The incidence of pancreatic cancer is rising and, despite advances in treating other cancer types, it remains one of the deadliest, with five-year survival rates still under 10 percent. Several factors contribute to the high mortality rate. With few and often non-specific symptoms, early detection is rare. Even in its earliest stages, cancer cells often already have metastasized to other parts of the body. In addition, pancreatic cancer grows in ways that make surgical removal difficult. Only about 20 percent of patients present with operable tumors. It's also resistant to many common treatments.

As in other forms of cancer, pancreatic tumor cells recruit immune cells to the microenvironment. But rather than protect the patient against tumor growth, these immune cells are reprogrammed by the tumor to support its growth. Using the patient's own immune system to fight cancer, known as immunotherapy, has been actively pursued against other tumor types, but it's not working nearly as well as we would like against pancreatic cancer.

To improve treatment and, ultimately, prevention, we need a deeper understanding of pancreatic tumor biology. We also need to better understand the complex, reciprocal interactions among the many cell types, signaling molecules and structural matrices present in the tumor microenvironment. This will help us learn which factors make the environment surrounding the tumor supportive of, and detrimental to, cancer maintenance and progression.

Our laboratory investigates many pathways involved in initiation, progression and treatment resistance of pancreas cancer. Examples include:

  • The genes, mutations and epigenetic changes that lead to the initiation of pancreatic cancer. 
  • Signaling molecules and pathways, such as Sonic Hedgehog, involved in pancreas cancer development and progression.
  • The role immune cells play in suppressing the immune system so cancer cells can evade destruction. 
  • The role of the tumor microenvironment and crosstalk as well as the mechanisms by which pancreatic cancer resists — or becomes sensitive to — treatment. 

Better understanding the many pathways implicated in pancreatic cancer will guide us to more effective treatments to help save patients' lives.
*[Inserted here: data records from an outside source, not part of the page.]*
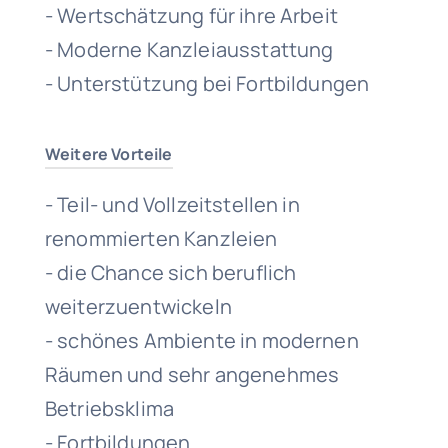
- Wertschätzung für ihre Arbeit
- Moderne Kanzleiausstattung
- Unterstützung bei Fortbildungen
Weitere Vorteile
- Teil- und Vollzeitstellen in
renommierten Kanzleien
- die Chance sich beruflich
weiterzuentwickeln
- schönes Ambiente in modernen
Räumen und sehr angenehmes
Betriebsklima
- Fortbildungen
Our investigators have made numerous contributions over the years that advance the understanding of pancreatic cancer initiation and growth. For example, our research has established the critical role of the tumor microenvironment in pancreatic cancer development and progression. We have identified the mechanisms involved in key signaling pathways, including how tumor cells communicate reciprocally with the microenvironment and reprogram it to support cancer growth. We have identified the role of impaired proteins at multiple stages of the disease. Since no inhibitor targeting these dysfunctional proteins currently exists, our work underscores the potential of new therapeutic approaches that instead target subsequent proteins in the signaling process. Another important contribution of our investigators has been the development of new murine models that more closely resemble pancreatic cancer in humans. This enables us to analyze disease progression in a stepwise manner much as it progresses in human disease, and to manipulate the tumor microenvironment to better understand its functional biology. 

More recently, we have begun to analyze human tissue samples across a range of advanced platforms, including single-cell sequencing of multiple cell types in the tumor microenvironment, to learn how these cells interact. Our new methods are providing a deep look at gene expression at the single-cell level. As a result, we're gaining a greater understanding of the mutations that drive tumor initiation and progression. Growing and optimizing three-dimensional cultures from patient samples, including immune cells, helps us provide valuable patient-specific data to medical oncologists to help determine the most effective treatment regimens and assess response. This work is moving us toward novel precision-medicine approaches.